A Washington state teenager changed his plea to guilty on Wednesday in the murder of a World War Two veteran he beat up with an accomplice in 2013 during what he said was a drug deal, Spokane area media reported.
Kenan Adams-Kinard, 17, pleaded guilty in Spokane County Superior Court to first-degree murder in the death of 88-year-old Delbert “Shorty” Belton, as a part of a deal in which robbery charges against him would be dropped. He could serve between 20 and 27 years in jail on sentencing, according to media reports.
Belton, who had survived a gunshot wound to the leg during the Battle of Okinawa in 1945, died a day after being beaten up in August 2013 by Adams-Kinard and his accused accomplice, Demetrius Glenn, both 16 at the time, outside a Spokane area fraternal lodge.
In a police affidavit paraphrasing a witness account, Adams-Kinard said he “was trying to buy an ounce of crack cocaine from ‘Shorty’ and ‘Shorty’ tried ripping him off.” Adams-Kinard said he then punched Belton and took his money back.
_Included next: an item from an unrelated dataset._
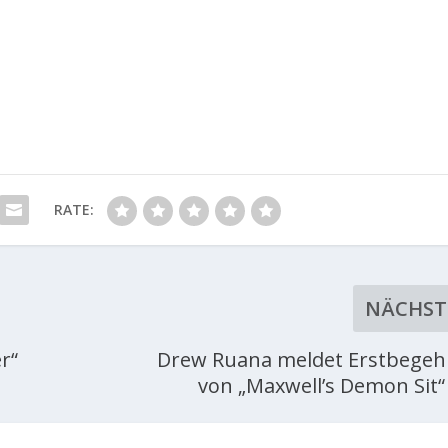
RATE:
NÄCHST
r“
Drew Ruana meldet Erstbege
von „Maxwell’s Demon Sit“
NBC News last year quoted a police spokesman as saying there was “no evidence to support” the allegation that Belton was dealing drugs.
The two teenagers were charged with first-degree murder in Belton’s death, and first-degree robbery and first-degree conspiracy to commit robbery, but both initially pleaded not guilty to the charges, the Spokesman-Review newspaper reported.
Glenn, whose trial is slated to begin on Jan. 12, has not changed his plea, media said.
The affidavit said police also seized a handwritten letter that Adams-Kinard allegedly wrote to his mother in which he also said the crime was a drug deal gone sour.
“I took his wallet and another ounce of crack from his pockets. He was unconscious, so I made sure he was still breathing, and then I took off,” the affidavit quoted the letter as saying.